ACTIVITY>
Tally the lines of the listing that contain the word "Teaching", then give the total and nothing else.
==== RECORDS SUPPLIED ====
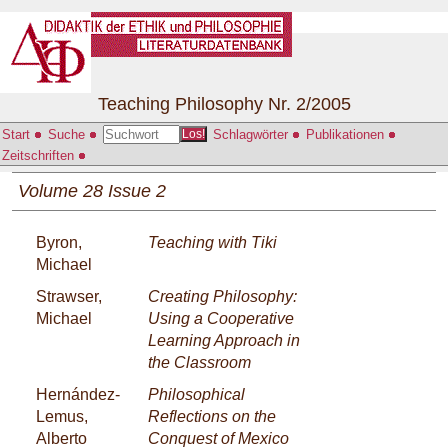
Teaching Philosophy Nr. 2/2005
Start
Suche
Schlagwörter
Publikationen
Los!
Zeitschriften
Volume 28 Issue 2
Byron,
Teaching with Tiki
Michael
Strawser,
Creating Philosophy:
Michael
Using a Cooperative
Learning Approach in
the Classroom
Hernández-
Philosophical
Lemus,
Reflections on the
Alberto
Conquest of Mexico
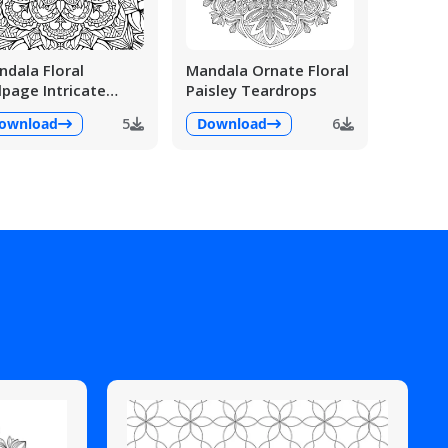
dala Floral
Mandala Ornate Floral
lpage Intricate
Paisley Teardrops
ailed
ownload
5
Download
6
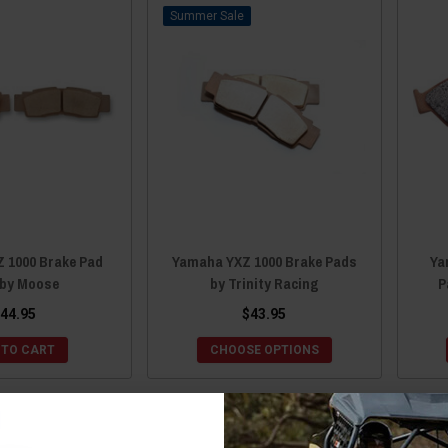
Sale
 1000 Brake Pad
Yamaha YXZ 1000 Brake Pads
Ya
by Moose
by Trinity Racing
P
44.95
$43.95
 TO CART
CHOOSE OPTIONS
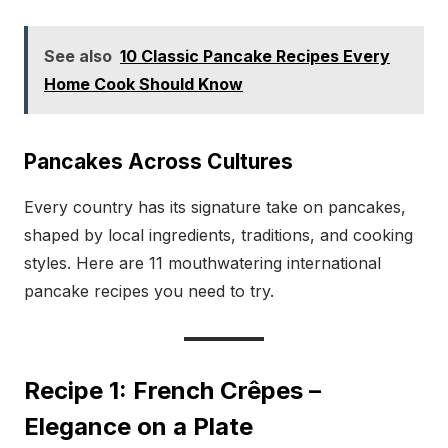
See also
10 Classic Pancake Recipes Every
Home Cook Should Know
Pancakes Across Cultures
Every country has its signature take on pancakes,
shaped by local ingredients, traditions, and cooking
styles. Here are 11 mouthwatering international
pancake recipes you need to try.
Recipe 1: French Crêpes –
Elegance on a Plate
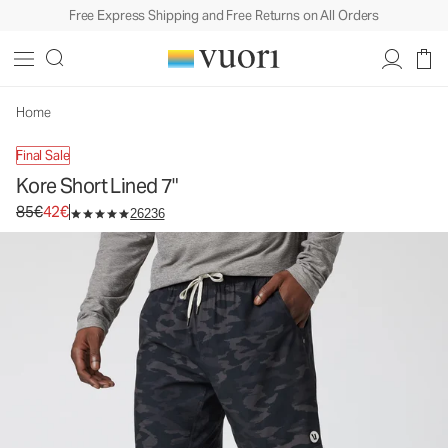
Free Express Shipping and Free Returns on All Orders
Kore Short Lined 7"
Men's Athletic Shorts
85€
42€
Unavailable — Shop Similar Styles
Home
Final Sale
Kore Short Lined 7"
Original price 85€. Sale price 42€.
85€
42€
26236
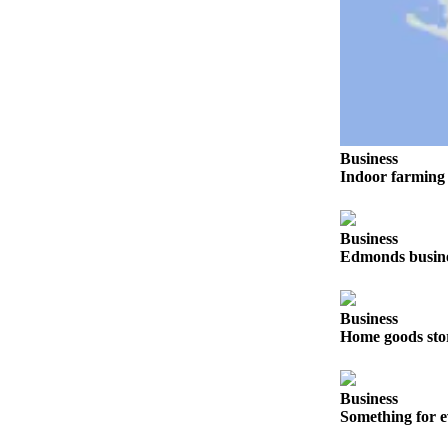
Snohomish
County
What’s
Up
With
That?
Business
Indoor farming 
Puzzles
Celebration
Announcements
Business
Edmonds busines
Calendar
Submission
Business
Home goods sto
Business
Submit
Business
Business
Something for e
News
====
EXERCISE ANSWER>
2